One thing I like about making my own things, aside from the money saving, is that I can make things just the way I want to. The ability to customize something is really almost priceless. So much of our lives are processed and mass-produced, knowing something you use regularly is made by you, for you, and just the way you want it is empowering.
I realize this post is a bit different than my typical cutesy craft or yummy food, but I started this blog to document what I was making, and this is what I have made recently. Hopefully it will be helpful to somebody. All 3 of these certainly have been helpful to me!
Money Saver # 1: Copycat of the Strassburg Sock
I own one of these. It is amazing. If you have Plantar Fasciitis, I highly recommend it. It stretches your plantar fascia while you sleep, so you don't wake up with horrible foot pain. They run about $40.
However, its construction is not complex. My dear husband now wears mine, and I needed a couple of new ones. So, I decided to make a copycat. Is it as good as the original? Close. Will it work? You betcha! Is it cheaper? WAY.
My beautiful sock. These were originally part of my get-up for a Ragnar Relay a couple of years ago.

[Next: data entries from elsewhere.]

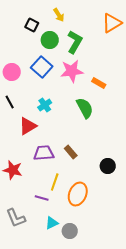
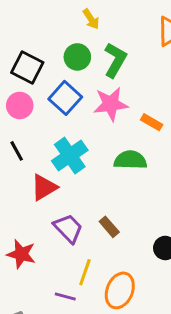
black square: (32, 25) -> (27, 68), moved, size x1.5
cyan cross: (45, 105) -> (70, 156), size x1.6
green semicircle: (85, 108) -> (130, 160), turned -60
purple trapezoid: (44, 153) -> (68, 228), turned 50

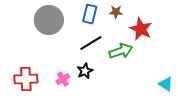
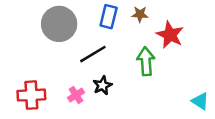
black line: (91, 43) -> (93, 54), moved
green arrow: (121, 51) -> (146, 61), turned -75

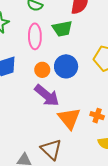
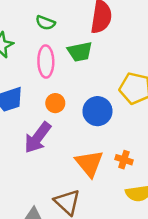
blue circle: (66, 66) -> (97, 111), moved
purple arrow: (47, 95) -> (38, 138), moved, turned 88

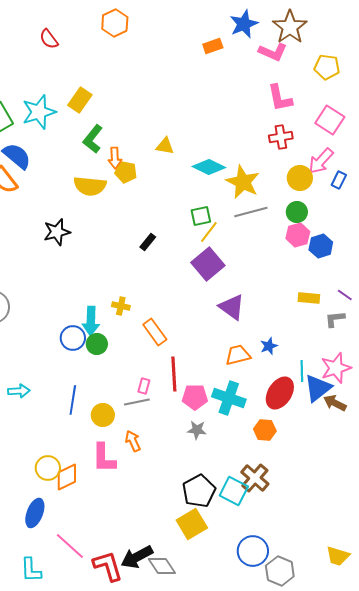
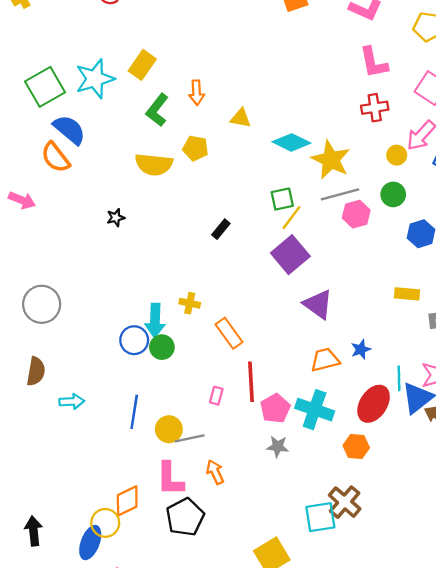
orange arrow: (115, 158) -> (197, 93), moved
yellow circle: (300, 178) -> (397, 155), size x0.7
black star: (57, 232) -> (116, 218), size x0.6
pink hexagon: (298, 235) -> (356, 214), moved
pink pentagon: (195, 397) -> (275, 408), turned -30
gray line: (137, 402) -> (190, 438), moved
orange arrow: (133, 441) -> (215, 472), moved
yellow circle: (48, 468) -> (105, 523), moved
black pentagon: (199, 491) -> (185, 517), moved
cyan square: (234, 491) -> (320, 517), turned -36

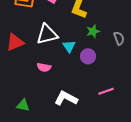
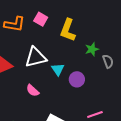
green star: (93, 31) -> (92, 49), moved
pink semicircle: (44, 67) -> (33, 90), turned 32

We were the "Ninja Tortoises." :)
You will need:
- 1 *SWEET* knee-length tube sock. Soccer socks would work well, too.
- 1-inch D-ring
- 10.5" length of hook-side-up 3/4" wide Velcro
- 6.5" length of fluffy-side-up 3/4" wide Velcro
- 22" length of 3/4" wide belt webbing
Simple enough, huh?
1. First step is to sew the Velcro onto the webbing. This was hard to photograph because it is all black, so I made this little diagram. You can click on the picture to see it larger if need.

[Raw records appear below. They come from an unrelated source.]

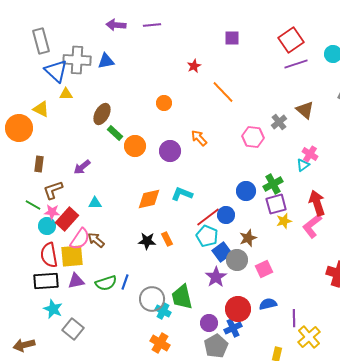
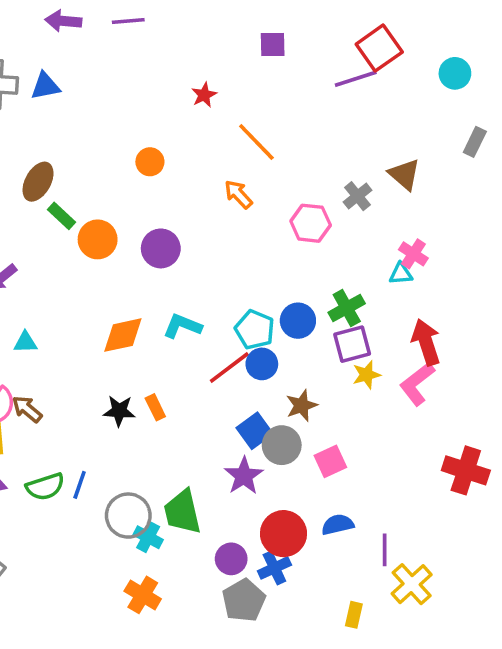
purple line: (296, 64) -> (356, 79), moved
orange arrow: (199, 138) -> (238, 194), moved
cyan triangle: (303, 165) -> (401, 274), turned 32
cyan pentagon: (207, 236) -> (255, 330), moved

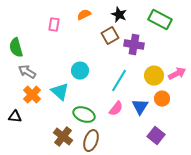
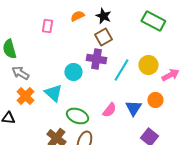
black star: (119, 15) -> (103, 16), moved
purple cross: (134, 45) -> (96, 59), moved
yellow circle: (154, 76) -> (148, 65), moved
cyan line: (119, 81) -> (121, 70), moved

2. Once the Velcro is all sewn to the webbing, sew the edge of the webbing that doesn't have any Velcro on it to the middle of the toe seam on the sock.

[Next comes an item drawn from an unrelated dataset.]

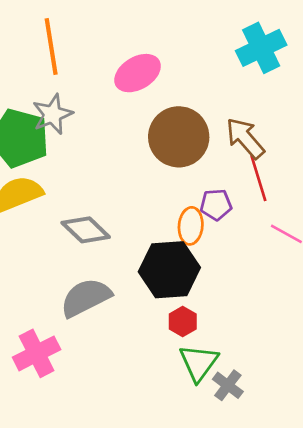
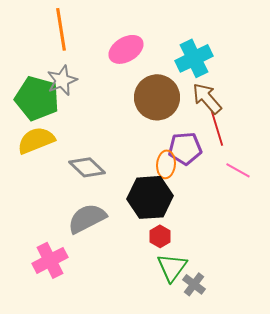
cyan cross: (261, 48) -> (194, 58), moved
purple pentagon: (216, 205) -> (185, 148), size x1.4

3. Now, sew the D-ring to the middle front of the top of the sock. Use a whip stitch and don't be stingy on how much thread you use. You want that baby on there tight.
4. Now put on the sock. Lift your toes a couple of inches off the floor. Pull the webbing through the ring and fold it over, allowing the Velcro to catch. Go to bed like this, and your heel pain will subside. It may seem weird at first to sleep with your toes pulled back, but you will get used to it, I promise! And the relief you will experience will make it all worth it!
Money Saver #2: Trail Running Gaiters
Trail running is a growing sport and one of my favorites. A long run seems so much shorter when you are watching for roots and rocks instead of just looking to a stop sign 3 blocks ahead.
One piece of gear that can make a big difference on the trail is gaiters. My husband had to stop twice during his first marathon on Saturday to dig rocks out of his shoes. Trail running gaiters would have saved him from that issue. Not to mention the protection from sharp plants, rocks, and roots.
To make these I used an excellent tutorial from Adventure Lisa. Go check it out to get the basic materials and measurements.
I did change a couple of things for ours. First, my husband really wanted ours to be made of Neoprene. I am glad, since it will be much more durable than the typical thin stretchy synthetic used. I would worry about a Lycra-type fabric snagging easily.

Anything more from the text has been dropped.